Chapter Five: Reduce The Cost Of Ending Hunger By Up To 90 Percent

Every community in America is served by a food bank or a food rescue organization that is a member of Feeding America. These are regional nonprofit organizations that exist to channel the food industry’s inventory surpluses and edible errors to food pantries, soup kitchens, homeless shelters and similar agencies in order to increase communities’ capacity to adequately address their hunger problem. Food banks are also one of America’s best-kept secrets!

Food banks are veritable gold mines of millions of pounds of good food that your agency or community can tap at will, at no charge or for a per pound handling fee that is just pennies per dollar compared to the value of the food you will be accessing. If you are not sure who or where your area’s Feeding America member is, call (312) 263-2303 or visit www.feedingamerica.org to identify them. If they are located some distance from you, don’t despair! Many have branch warehouses, delivery routes or other ways of serving outlying communities.

Using your local Feeding America member’s donated food instead of store-purchased food is the single most significant change you can make in order to draw down the cost of endIng hunger to levels that you can afford.

For example, in the canned good drives discussion in the previous chapter you saw how someone buying and giving you $10 worth of food will cost them $10 and will result in you having $10 worth of food to give out. By contrast, if they give you the $10 and you then use these funds to cover the cost of drawing food from your area’s Feeding America member, their cost, after taxes, will be only about $7.50. But you could easily end up with as much as $200 worth of food! That is 26 times more buying power— 26 times more food per dollar given and spent for hunger relief.

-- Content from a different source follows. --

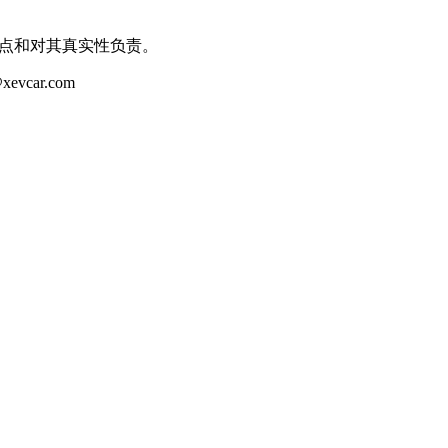
观点和对其真实性负责。
ar.com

Food banks and food rescue organizations are not grocery stores that can order food supplies from the food industry at will. Rather, they are food donation seekers who only get what they are lucky enough to get as food companies develop inventory surpluses, have overruns, have products left over after holidays or promotions pass by and by other means. So they won’t always have everything. But “everything” is not necessary to end hunger. If they have as few as 40 different products in inventory, you almost certainly have enough variety available to you to bring ending hunger within reach.

You may recall in the introduction that I claimed you would learn how to end hunger? You just have. Or, more properly, you have just learned how to access enough food to adequately address your community’s food assistance needs. In the remaining chapters you will learn how to optimally employ these food resources in order to achieve that outcome.